━━━ Input material

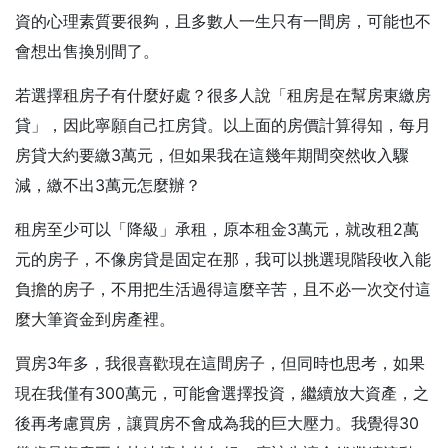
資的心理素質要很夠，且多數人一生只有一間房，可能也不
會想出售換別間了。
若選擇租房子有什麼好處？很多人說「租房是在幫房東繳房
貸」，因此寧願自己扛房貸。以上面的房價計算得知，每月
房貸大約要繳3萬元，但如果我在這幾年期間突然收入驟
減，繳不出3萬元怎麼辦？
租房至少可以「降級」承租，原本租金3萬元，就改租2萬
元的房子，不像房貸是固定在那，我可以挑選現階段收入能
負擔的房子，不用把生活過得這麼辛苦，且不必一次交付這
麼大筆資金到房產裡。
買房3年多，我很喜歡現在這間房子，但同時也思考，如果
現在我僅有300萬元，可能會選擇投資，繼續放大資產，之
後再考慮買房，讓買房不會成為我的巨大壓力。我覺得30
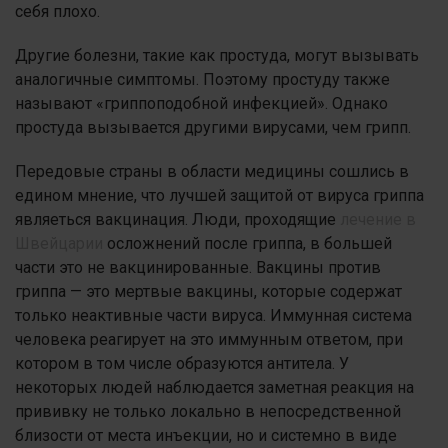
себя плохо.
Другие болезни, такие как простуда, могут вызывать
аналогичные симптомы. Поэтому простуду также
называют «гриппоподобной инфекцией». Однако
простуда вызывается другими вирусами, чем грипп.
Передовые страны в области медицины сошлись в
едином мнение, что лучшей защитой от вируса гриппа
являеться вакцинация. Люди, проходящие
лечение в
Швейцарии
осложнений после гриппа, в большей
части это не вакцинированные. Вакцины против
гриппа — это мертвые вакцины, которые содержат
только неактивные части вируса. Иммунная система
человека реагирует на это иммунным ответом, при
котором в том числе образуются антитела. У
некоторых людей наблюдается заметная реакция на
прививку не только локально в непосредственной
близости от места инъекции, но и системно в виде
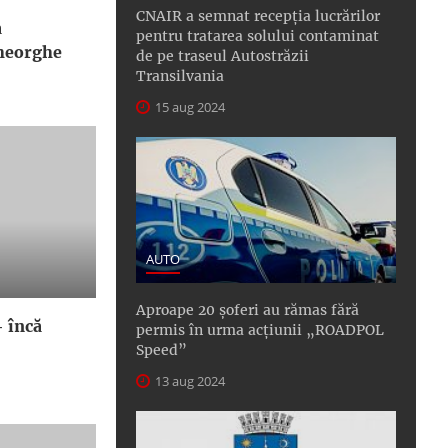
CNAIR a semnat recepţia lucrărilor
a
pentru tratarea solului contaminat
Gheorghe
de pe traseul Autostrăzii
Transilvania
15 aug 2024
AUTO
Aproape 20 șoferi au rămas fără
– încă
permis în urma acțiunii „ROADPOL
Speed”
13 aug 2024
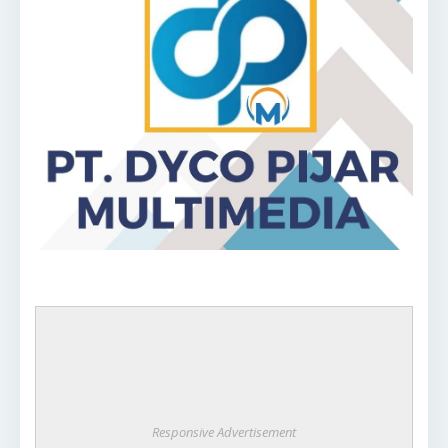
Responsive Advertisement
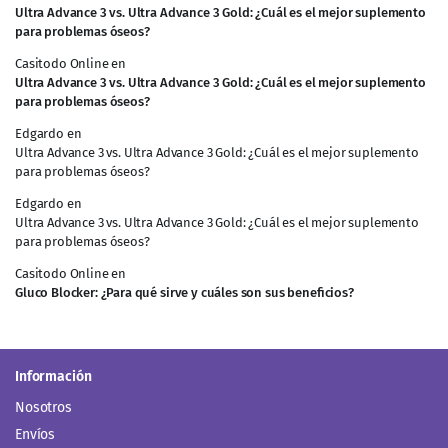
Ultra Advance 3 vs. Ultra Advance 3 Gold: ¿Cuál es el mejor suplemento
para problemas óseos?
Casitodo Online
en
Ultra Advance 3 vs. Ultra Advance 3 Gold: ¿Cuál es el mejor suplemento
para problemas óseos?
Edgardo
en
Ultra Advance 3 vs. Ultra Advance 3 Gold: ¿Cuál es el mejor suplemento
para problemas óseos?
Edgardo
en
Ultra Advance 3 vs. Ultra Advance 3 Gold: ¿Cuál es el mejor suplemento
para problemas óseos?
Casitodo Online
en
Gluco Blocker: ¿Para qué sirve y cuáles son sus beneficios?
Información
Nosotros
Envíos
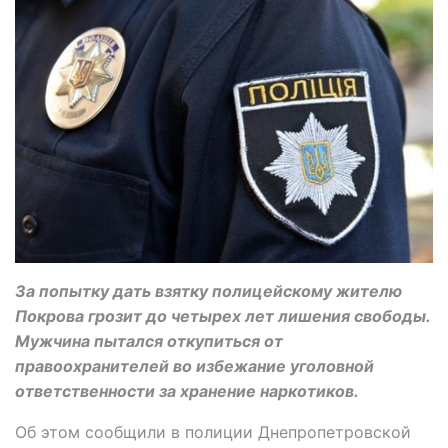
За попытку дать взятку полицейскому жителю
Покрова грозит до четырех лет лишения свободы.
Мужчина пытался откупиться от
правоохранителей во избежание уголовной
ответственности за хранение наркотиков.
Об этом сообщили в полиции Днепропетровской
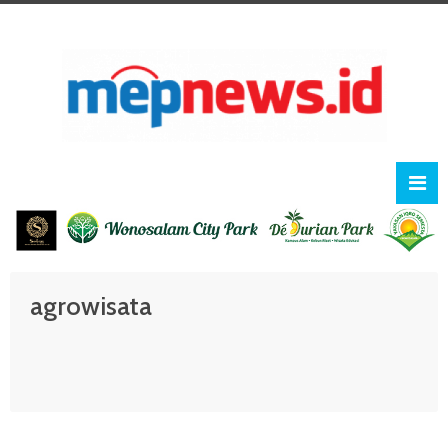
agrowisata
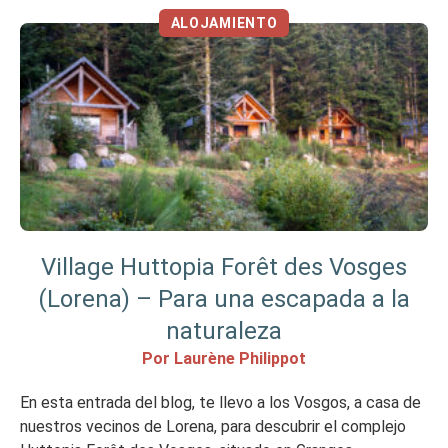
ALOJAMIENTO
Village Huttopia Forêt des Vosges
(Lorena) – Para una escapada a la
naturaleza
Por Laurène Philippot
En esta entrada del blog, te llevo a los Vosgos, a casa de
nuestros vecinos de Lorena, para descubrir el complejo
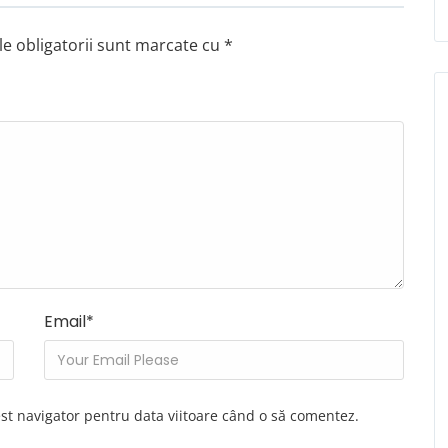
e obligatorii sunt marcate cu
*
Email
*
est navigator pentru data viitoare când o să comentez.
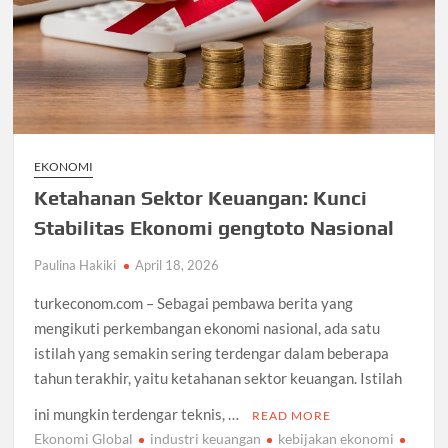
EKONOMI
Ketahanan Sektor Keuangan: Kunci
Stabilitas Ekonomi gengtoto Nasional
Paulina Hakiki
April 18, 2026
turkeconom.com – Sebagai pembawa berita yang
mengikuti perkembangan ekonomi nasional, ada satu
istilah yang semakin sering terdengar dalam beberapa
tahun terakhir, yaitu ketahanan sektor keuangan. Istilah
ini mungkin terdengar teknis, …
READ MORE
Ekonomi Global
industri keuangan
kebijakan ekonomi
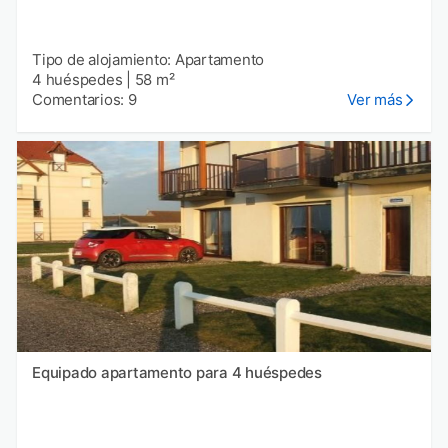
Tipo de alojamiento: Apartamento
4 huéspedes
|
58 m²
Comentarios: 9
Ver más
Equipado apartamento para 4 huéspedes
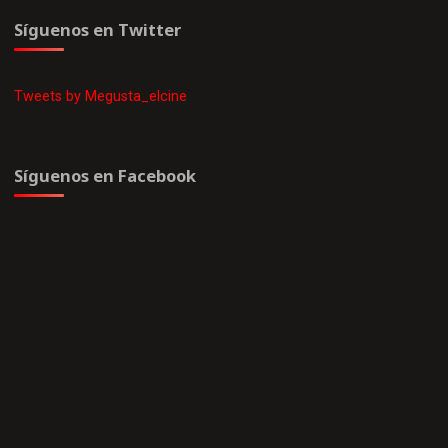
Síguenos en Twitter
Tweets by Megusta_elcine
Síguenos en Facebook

━━━━━━

## Problem details
Write out an exact copy of the listing, first line through the line containing "Мужчина пытался откупиться от", with the pictures left out.

## Response for this exercise
資的心理素質要很夠，且多數人一生只有一間房，可能也不
會想出售換別間了。
若選擇租房子有什麼好處？很多人說「租房是在幫房東繳房
貸」，因此寧願自己扛房貸。以上面的房價計算得知，每月
房貸大約要繳3萬元，但如果我在這幾年期間突然收入驟
減，繳不出3萬元怎麼辦？
租房至少可以「降級」承租，原本租金3萬元，就改租2萬
元的房子，不像房貸是固定在那，我可以挑選現階段收入能
負擔的房子，不用把生活過得這麼辛苦，且不必一次交付這
麼大筆資金到房產裡。
買房3年多，我很喜歡現在這間房子，但同時也思考，如果
現在我僅有300萬元，可能會選擇投資，繼續放大資產，之
後再考慮買房，讓買房不會成為我的巨大壓力。我覺得30
себя плохо.
Другие болезни, такие как простуда, могут вызывать
аналогичные симптомы. Поэтому простуду также
называют «гриппоподобной инфекцией». Однако
простуда вызывается другими вирусами, чем грипп.
Передовые страны в области медицины сошлись в
едином мнение, что лучшей защитой от вируса гриппа
являеться вакцинация. Люди, проходящие
лечение в
Швейцарии
осложнений после гриппа, в большей
части это не вакцинированные. Вакцины против
гриппа — это мертвые вакцины, которые содержат
только неактивные части вируса. Иммунная система
человека реагирует на это иммунным ответом, при
котором в том числе образуются антитела. У
некоторых людей наблюдается заметная реакция на
прививку не только локально в непосредственной
близости от места инъекции, но и системно в виде
CNAIR a semnat recepţia lucrărilor
a
pentru tratarea solului contaminat
Gheorghe
de pe traseul Autostrăzii
Transilvania
15 aug 2024
AUTO
Aproape 20 șoferi au rămas fără
– încă
permis în urma acțiunii „ROADPOL
Speed”
13 aug 2024
Responsive Advertisement
Ultra Advance 3 vs. Ultra Advance 3 Gold: ¿Cuál es el mejor suplemento
para problemas óseos?
Casitodo Online
en
Ultra Advance 3 vs. Ultra Advance 3 Gold: ¿Cuál es el mejor suplemento
para problemas óseos?
Edgardo
en
Ultra Advance 3 vs. Ultra Advance 3 Gold: ¿Cuál es el mejor suplemento
para problemas óseos?
Edgardo
en
Ultra Advance 3 vs. Ultra Advance 3 Gold: ¿Cuál es el mejor suplemento
para problemas óseos?
Casitodo Online
en
Gluco Blocker: ¿Para qué sirve y cuáles son sus beneficios?
Información
Nosotros
Envíos
За попытку дать взятку полицейскому жителю
Покрова грозит до четырех лет лишения свободы.
Мужчина пытался откупиться от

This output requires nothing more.